• **Your task**:
Work out how many lines of the listing hold "Парикмахерская" and return that number by itself.

• **Records for the task**:
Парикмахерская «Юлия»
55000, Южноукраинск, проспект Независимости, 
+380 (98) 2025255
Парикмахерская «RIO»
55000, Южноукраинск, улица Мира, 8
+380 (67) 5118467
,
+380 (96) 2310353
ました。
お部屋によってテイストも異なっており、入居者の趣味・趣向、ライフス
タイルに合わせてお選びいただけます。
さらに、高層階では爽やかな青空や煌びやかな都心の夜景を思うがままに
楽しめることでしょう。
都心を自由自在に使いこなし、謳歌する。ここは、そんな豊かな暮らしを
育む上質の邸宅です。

--

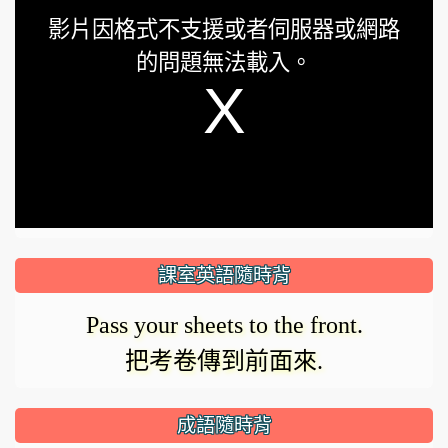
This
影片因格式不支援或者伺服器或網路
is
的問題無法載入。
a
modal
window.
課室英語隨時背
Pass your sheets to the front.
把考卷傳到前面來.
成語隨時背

• **Solution for this task**:
2